Полость сознания представлен а как сложная вышивка на пред-находимой канве свидетельствования о несовершенстве. ( Топика сферы отбрасывания лучше всего моделируется понятием "испорченный телефон" - пространство, в котором любой сигнал испытывает превратность неминуемого и множественного искажения. В этом смысле "испорченный телефон" абсолютно предшествует нормальному телефону как технически воплощенному устройству дальнослышания (что с редким изяществом демонстрирует А. Ронелл). Сфера болтовни, сплетен представляет собой не только колыбель рефлексии, но и поле битвы между устройствами, поглощающими ложь в качестве своей подкормки (утилизаторами лжи, людьми), и самой ложью, рекрутирующей себе пригодных носителей и утилизирующей их.

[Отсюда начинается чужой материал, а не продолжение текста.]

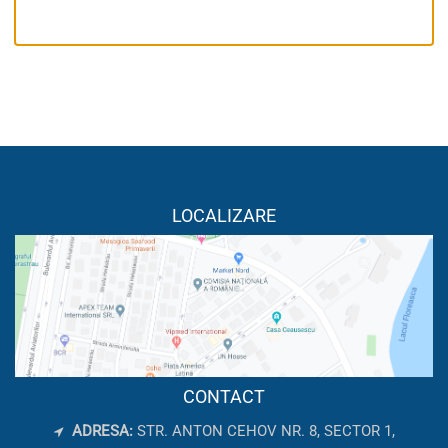
LOCALIZARE
CONTACT
ADRESA:
STR. ANTON CEHOV NR. 8, SECTOR 1,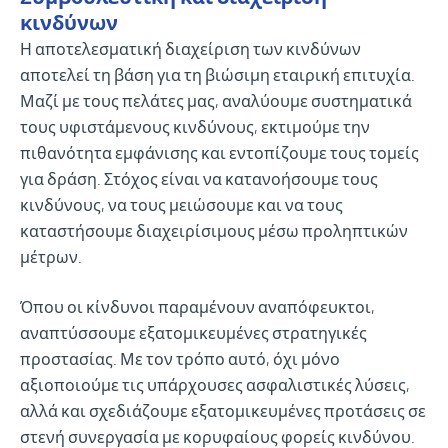
κινδύνων
Η αποτελεσματική διαχείριση των κινδύνων
αποτελεί τη βάση για τη βιώσιμη εταιρική επιτυχία.
Μαζί με τους πελάτες μας, αναλύουμε συστηματικά
τους υφιστάμενους κινδύνους, εκτιμούμε την
πιθανότητα εμφάνισης και εντοπίζουμε τους τομείς
για δράση. Στόχος είναι να κατανοήσουμε τους
κινδύνους, να τους μειώσουμε και να τους
καταστήσουμε διαχειρίσιμους μέσω προληπτικών
μέτρων.
Όπου οι κίνδυνοι παραμένουν αναπόφευκτοι,
αναπτύσσουμε εξατομικευμένες στρατηγικές
προστασίας. Με τον τρόπο αυτό, όχι μόνο
αξιοποιούμε τις υπάρχουσες ασφαλιστικές λύσεις,
αλλά και σχεδιάζουμε εξατομικευμένες προτάσεις σε
στενή συνεργασία με κορυφαίους φορείς κινδύνου.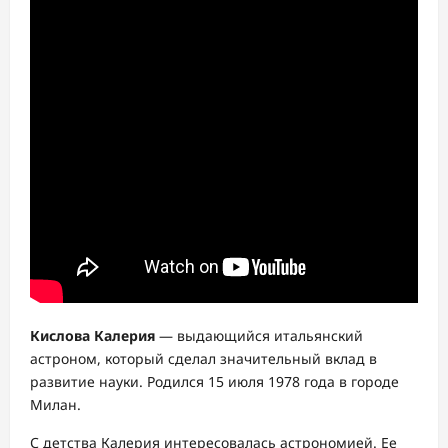
Кислова Калерия
— выдающийся итальянский
астроном, который сделал значительный вклад в
развитие науки. Родился 15 июля 1978 года в городе
Милан.
С детства Калерия интересовалась астрономией. Ее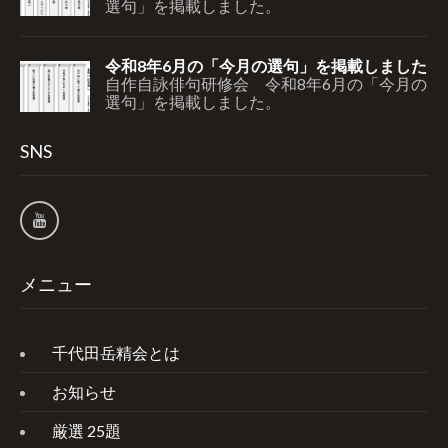
選句」を掲載しました。
令和8年6月の「今月の選句」を掲載しました
自作自詠俳句研修会 令和8年6月の「今月の
選句」を掲載しました。
SNS
メニュー
千代田岳精会とは
お知らせ
厳選 25題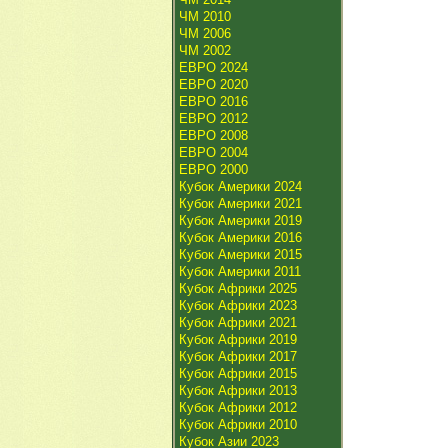
ЧМ 2010
ЧМ 2006
ЧМ 2002
ЕВРО 2024
ЕВРО 2020
ЕВРО 2016
ЕВРО 2012
ЕВРО 2008
ЕВРО 2004
ЕВРО 2000
Кубок Америки 2024
Кубок Америки 2021
Кубок Америки 2019
Кубок Америки 2016
Кубок Америки 2015
Кубок Америки 2011
Кубок Африки 2025
Кубок Африки 2023
Кубок Африки 2021
Кубок Африки 2019
Кубок Африки 2017
Кубок Африки 2015
Кубок Африки 2013
Кубок Африки 2012
Кубок Африки 2010
Кубок Азии 2023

Итак, "в начале было Слово" (Ин. 1,1). Оно исчерпывающим образом заключает в себе замысел творения. Гулким эхом понеслось это единственное миросодержащее слово по бесконечной сети "испорченного телефона". Его реверберации множатся и по сей день, несмотря на то, что само оно уже явлено и воплощено. Постулат о человеческой коммуникации (или о так называемой интерсубъективности) как встроенном генераторе искажений позволяет понять факт достаточности одного-единственного слова: все прочие слова, складывающиеся в языки, речи и вообще тексты, объяснимы только через эхо-эффект этого изначального слова творения, заметавшегося в ловушке "испорченного телефона", через нерасслышанность и бесконечные переспрашивания.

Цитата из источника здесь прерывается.